Bussell was born in Topeka, Kansas; grew up first in rural towns and then suburban Kansas City. He lived and worked in major cosmopolitan cities including Los Angeles, Tucson, Boston, and London before returning to Kansas City, Kansas, in 2001 where he still resides with his artist husband. Bussell has fought (and continues to battle) the culture wars first hand; he is highly literate and passionate about theater, music, art, and community; is funny and thoughtful about his friends and colleagues. A major influence on both the formal and psychological qualities that we see in the Frag sculptures comes from his work in an AIDS clinic:
The ghosts of my experiences at the AIDS hospice always halo my work. The Frag pieces dip in and out of my pool of experiences to perhaps give me a chance to heal from some experiences; sometimes to inform the art and the viewer and sometimes to give me the opportunity to joyfully make a body of work.
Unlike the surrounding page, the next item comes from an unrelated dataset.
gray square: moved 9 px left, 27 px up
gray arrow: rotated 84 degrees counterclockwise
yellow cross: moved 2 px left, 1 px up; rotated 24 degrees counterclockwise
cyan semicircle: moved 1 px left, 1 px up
For all of the complexities of the Frag series, there is also humor and joy. “When I get to the heart of why I make art, it is to find a sense of play—most likely the play I was looking for when I was a child. Of course, making art satisfies my intellectual self as well, but it has to be fun in the studio.” The humor can be dark, as in Frag #4, with its clownlike figure wheeling its way toward us with an unsteady gait. Frag #1 suggests a dancer in a full body bend with its vibrant,
performative energy and palpable sense of kinetic dynamism: “I’m careful about finding the work’s center of gravity, but I like it when the pieces float, lean, and dance.” Bussell seeks a balance, comparing his work to theater:
You have to have everything: moments of tragedy and comedy and pathos. And each character—if it is just one thing, it’s a cardboard cutout. It’s hard to laugh at Stanley in Streetcar, but … he’s a clown. He was a mean clown. … Theater stays with me. I love working and thinking about a character.
When pressed on how he knows a work is finished, Bussell replied with marvelous self- awareness, “Do we talk about instincts? Collective consciousness? Things that we cannot put in black and white? At some point, I create a full narrative that is still only telling part of the story.” The story is only told when it is heard; the work is alive when it is experienced in the gallery. The vibrancy, intelligence, and ingenuity of the Frag objects find an ideal setting and cadence, gathered together atop a low plinth and cosseted within a violet aura within the McCaffree Gallery at the Nerman Museum.
Barbara O’Brien, an independent curator and critic based in Milwaukee, Wisconsin, was Executive Director of the Kemper Museum of Contemporary Art in Kansas City, Missouri from 2012 to 2017, after serving as chief curator and director of exhibitions since 2009. O’Brien is an elected member of AICA-USA, International Association of Art Critics. Her three decades of curatorial practice and criticism have focused on the art and artists of our time.